# WHAT TO PRODUCE
In the listing that follows, count every line holding the word "teruel" and give only the count.
####
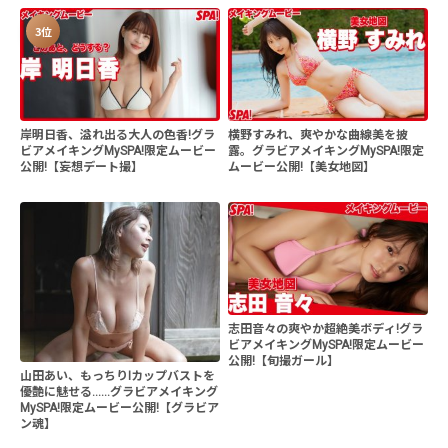
3位
岸明日香、溢れ出る大人の色香!グラ
横野すみれ、爽やかな曲線美を披
ビアメイキングMySPA!限定ムービー
露。グラビアメイキングMySPA!限定
公開!【妄想デート撮】
ムービー公開!【美女地図】
志田音々の爽やか超絶美ボディ!グラ
ビアメイキングMySPA!限定ムービー
公開!【旬撮ガール】
山田あい、もっちりIカップバストを
優艶に魅せる......グラビアメイキング
MySPA!限定ムービー公開!【グラビア
ン魂】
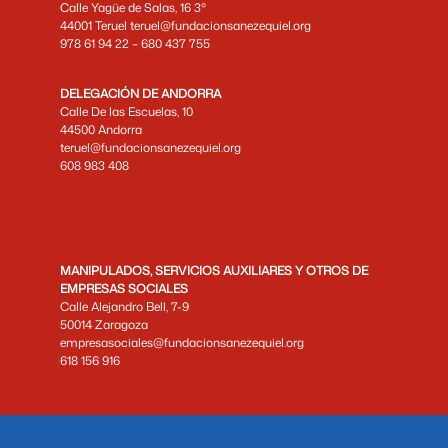
Calle Yagüe de Salas, 16 3º
44001 Teruel teruel@fundacionsanezequiel.org
978 61 94 22 – 680 437 755
DELEGACIÓN DE ANDORRA
Calle De las Escuelas, 10
44500 Andorra
teruel@fundacionsanezequiel.org
608 983 408
MANIPULADOS, SERVICIOS AUXILIARES Y OTROS DE
EMPRESAS SOCIALES
Calle Alejandro Bell, 7-9
50014 Zaragoza
empresasociales@fundacionsanezequiel.org
618 156 916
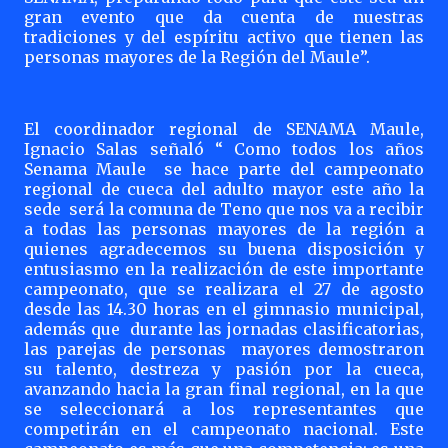
gran evento que da cuenta de nuestras
tradiciones y del espíritu activo que tienen las
personas mayores de la Región del Maule”.
El coordinador regional de SENAMA Maule,
Ignacio Salas señaló “ Como todos los años
Senama Maule
se hace parte del campeonato
regional de cueca del adulto mayor este año la
sede
será la comuna de Teno que nos va a recibir
a todas las personas mayores de la región a
quienes agradecemos su buena disposición y
entusiasmo en la realización de este importante
campeonato, que se realizara el 27 de agosto
desde las 14.30 horas en el gimnasio municipal,
además que
durante las jornadas clasificatorias,
las parejas de personas
mayores demostraron
su talento, destreza y pasión por la cueca,
avanzando hacia la gran final regional, en la que
se seleccionará a los representantes que
competirán en el campeonato nacional. Este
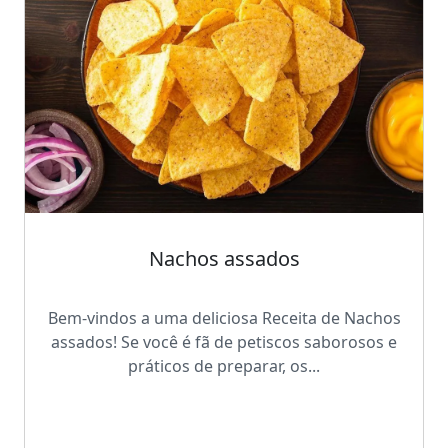
Nachos assados
Bem-vindos a uma deliciosa Receita de Nachos
assados! Se você é fã de petiscos saborosos e
práticos de preparar, os...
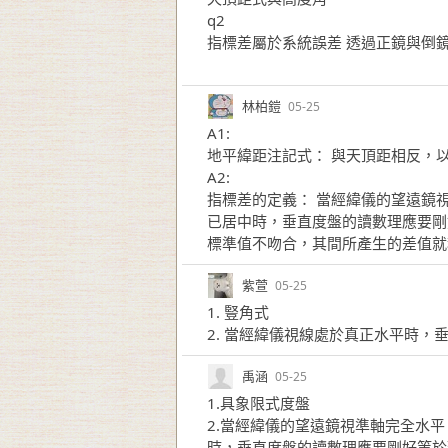
q2
指標差屬於系統誤差 透過正鏡與倒
林柏鎧
05-25
A1:
地平緯距注記式： 與天頂距相反，以
A2:
指標差的定義： 當經緯儀的望遠鏡
已居中時，垂直度盤的讀數理應要剛好
標準值不吻合，其間所產生的差值就
紫萱
05-25
1. 豎角式
2. 當經緯儀視線處於真正水平時
禹涵
05-25
1.具象限式度盤
2.當經緯儀的望遠鏡視準軸完全水
時，垂直度盤的讀數理應要剛好等於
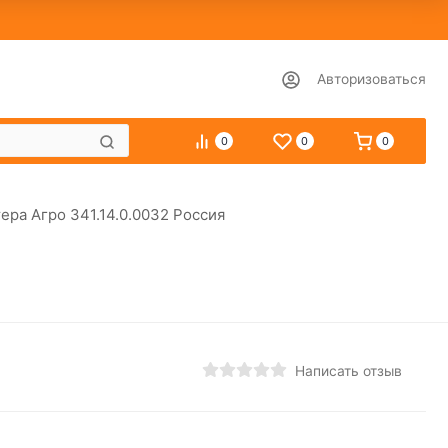
Авторизоваться
0
0
0
ера Агро 341.14.0.0032 Россия
Написать отзыв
####
# OUTPUT OF THE TASK
2